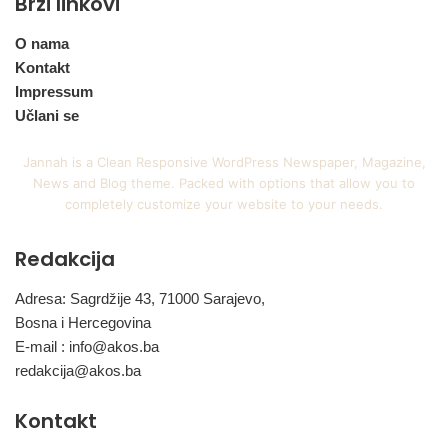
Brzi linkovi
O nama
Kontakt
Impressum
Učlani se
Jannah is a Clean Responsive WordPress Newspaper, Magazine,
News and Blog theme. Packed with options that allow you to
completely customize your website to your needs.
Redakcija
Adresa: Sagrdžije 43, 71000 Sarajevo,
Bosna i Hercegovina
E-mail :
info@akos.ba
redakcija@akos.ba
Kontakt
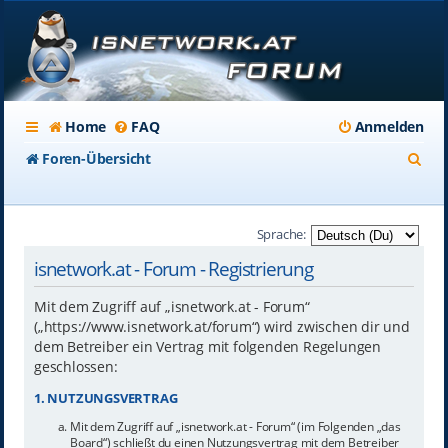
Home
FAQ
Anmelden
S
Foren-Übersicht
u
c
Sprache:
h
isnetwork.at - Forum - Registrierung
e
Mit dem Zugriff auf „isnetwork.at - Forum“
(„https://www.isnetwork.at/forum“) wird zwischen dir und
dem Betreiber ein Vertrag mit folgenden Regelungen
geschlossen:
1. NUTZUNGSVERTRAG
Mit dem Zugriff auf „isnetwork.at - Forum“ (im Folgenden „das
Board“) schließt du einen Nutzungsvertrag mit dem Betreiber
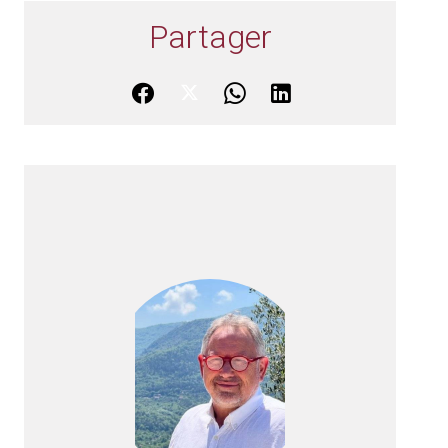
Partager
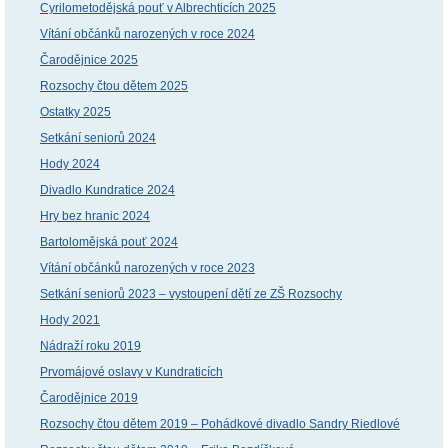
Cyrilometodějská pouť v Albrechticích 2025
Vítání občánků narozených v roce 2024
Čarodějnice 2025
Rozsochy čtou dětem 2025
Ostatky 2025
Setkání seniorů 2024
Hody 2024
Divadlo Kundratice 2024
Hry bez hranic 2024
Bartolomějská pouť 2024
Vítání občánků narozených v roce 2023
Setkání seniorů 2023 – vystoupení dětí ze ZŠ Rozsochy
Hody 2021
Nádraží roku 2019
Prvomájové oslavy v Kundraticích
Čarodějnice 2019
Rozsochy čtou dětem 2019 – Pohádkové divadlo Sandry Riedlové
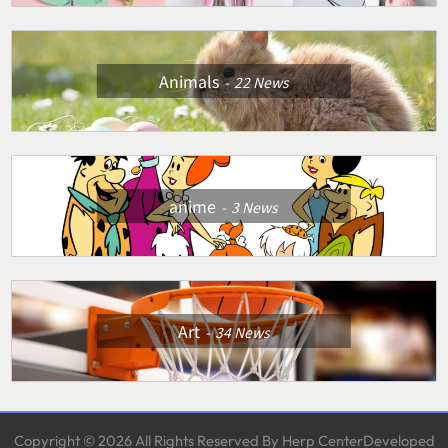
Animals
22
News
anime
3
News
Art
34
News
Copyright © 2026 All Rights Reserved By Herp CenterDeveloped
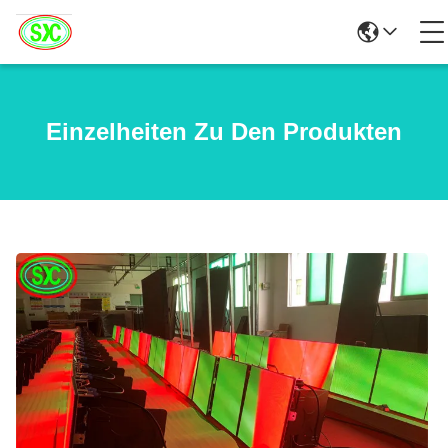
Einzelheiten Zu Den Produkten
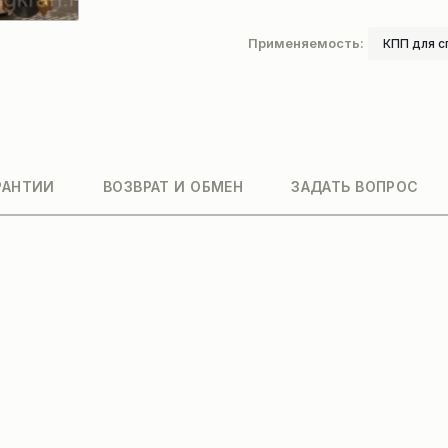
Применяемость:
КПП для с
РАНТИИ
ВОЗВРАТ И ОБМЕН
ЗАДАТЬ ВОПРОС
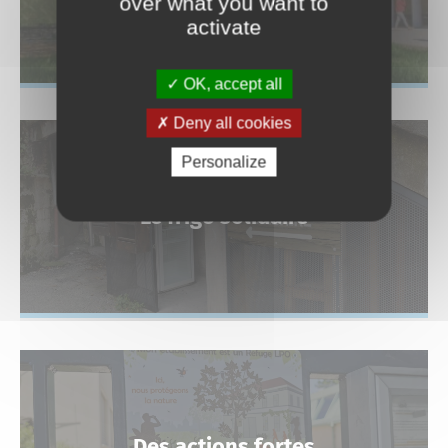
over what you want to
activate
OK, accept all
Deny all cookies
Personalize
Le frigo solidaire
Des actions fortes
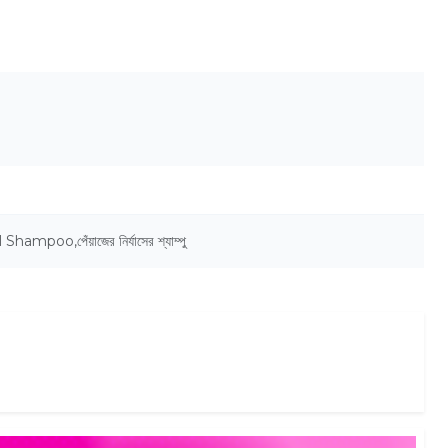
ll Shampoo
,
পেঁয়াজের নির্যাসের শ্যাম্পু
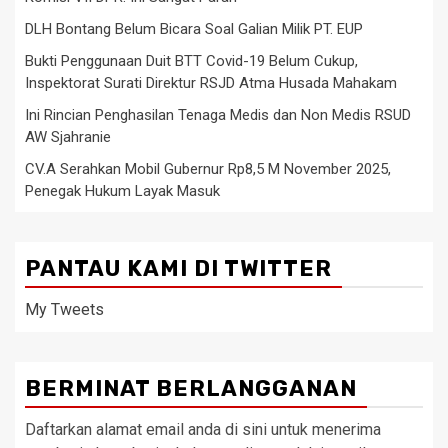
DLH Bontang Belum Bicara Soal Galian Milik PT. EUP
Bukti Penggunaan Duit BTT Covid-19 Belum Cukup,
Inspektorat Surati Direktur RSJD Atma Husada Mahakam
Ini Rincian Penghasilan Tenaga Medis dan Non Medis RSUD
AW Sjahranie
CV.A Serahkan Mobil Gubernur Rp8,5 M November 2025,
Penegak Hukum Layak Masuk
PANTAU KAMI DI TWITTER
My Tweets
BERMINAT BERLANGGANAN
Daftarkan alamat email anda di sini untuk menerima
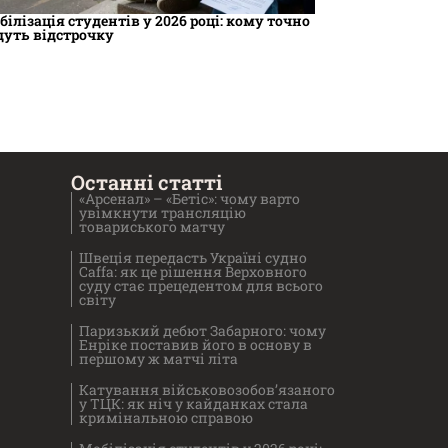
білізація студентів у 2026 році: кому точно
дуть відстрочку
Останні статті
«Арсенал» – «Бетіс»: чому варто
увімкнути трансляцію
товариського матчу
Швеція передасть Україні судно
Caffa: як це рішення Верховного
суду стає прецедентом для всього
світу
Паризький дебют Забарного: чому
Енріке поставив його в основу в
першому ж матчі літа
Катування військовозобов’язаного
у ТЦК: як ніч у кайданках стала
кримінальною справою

◇ ◇ ◇ ◇

* **Assignment**
Print exactly the first line of the entries and every line after it through the one that contains "першому ж матчі літа", leaving the pictures out.

* **Answer to this problem**
Brzi linkovi
O nama
Kontakt
Impressum
Učlani se
Jannah is a Clean Responsive WordPress Newspaper, Magazine,
News and Blog theme. Packed with options that allow you to
completely customize your website to your needs.
Redakcija
Adresa: Sagrdžije 43, 71000 Sarajevo,
Bosna i Hercegovina
E-mail :
info@akos.ba
redakcija@akos.ba
Kontakt
Home
FAQ
Anmelden
S
Foren-Übersicht
u
c
Sprache:
h
isnetwork.at - Forum - Registrierung
e
Mit dem Zugriff auf „isnetwork.at - Forum“
(„https://www.isnetwork.at/forum“) wird zwischen dir und
dem Betreiber ein Vertrag mit folgenden Regelungen
geschlossen:
1. NUTZUNGSVERTRAG
Mit dem Zugriff auf „isnetwork.at - Forum“ (im Folgenden „das
Board“) schließt du einen Nutzungsvertrag mit dem Betreiber
Partager
Cyrilometodějská pouť v Albrechticích 2025
Vítání občánků narozených v roce 2024
Čarodějnice 2025
Rozsochy čtou dětem 2025
Ostatky 2025
Setkání seniorů 2024
Hody 2024
Divadlo Kundratice 2024
Hry bez hranic 2024
Bartolomějská pouť 2024
Vítání občánků narozených v roce 2023
Setkání seniorů 2023 – vystoupení dětí ze ZŠ Rozsochy
Hody 2021
Nádraží roku 2019
Prvomájové oslavy v Kundraticích
Čarodějnice 2019
Rozsochy čtou dětem 2019 – Pohádkové divadlo Sandry Riedlové
Animals
22
News
anime
3
News
Art
34
News
Copyright © 2026 All Rights Reserved By Herp CenterDeveloped
Einzelheiten Zu Den Produkten
Применяемость:
КПП для с
РАНТИИ
ВОЗВРАТ И ОБМЕН
ЗАДАТЬ ВОПРОС
over what you want to
activate
OK, accept all
Deny all cookies
Personalize
Le frigo solidaire
Des actions fortes
ll Shampoo
,
পেঁয়াজের নির্যাসের শ্যাম্পু
DLH Bontang Belum Bicara Soal Galian Milik PT. EUP
Bukti Penggunaan Duit BTT Covid-19 Belum Cukup,
Inspektorat Surati Direktur RSJD Atma Husada Mahakam
Ini Rincian Penghasilan Tenaga Medis dan Non Medis RSUD
AW Sjahranie
CV.A Serahkan Mobil Gubernur Rp8,5 M November 2025,
Penegak Hukum Layak Masuk
PANTAU KAMI DI TWITTER
My Tweets
BERMINAT BERLANGGANAN
Daftarkan alamat email anda di sini untuk menerima
білізація студентів у 2026 році: кому точно
дуть відстрочку
Останні статті
«Арсенал» – «Бетіс»: чому варто
увімкнути трансляцію
товариського матчу
Швеція передасть Україні судно
Caffa: як це рішення Верховного
суду стає прецедентом для всього
світу
Паризький дебют Забарного: чому
Енріке поставив його в основу в
першому ж матчі літа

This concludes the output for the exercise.